■ Work order:
Without including any picture, write out the entries exactly as they stand.

■ Input records:

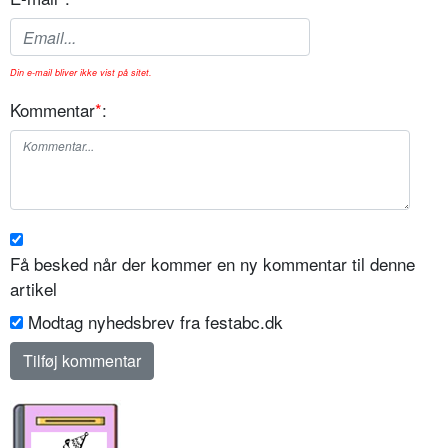
Din e-mail bliver ikke vist på sitet.
Kommentar
*
:
Få besked når der kommer en ny kommentar til denne
artikel
Modtag nyhedsbrev fra festabc.dk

■ Written reply:
Din e-mail bliver ikke vist på sitet.
Kommentar
*
:
Få besked når der kommer en ny kommentar til denne
artikel
Modtag nyhedsbrev fra festabc.dk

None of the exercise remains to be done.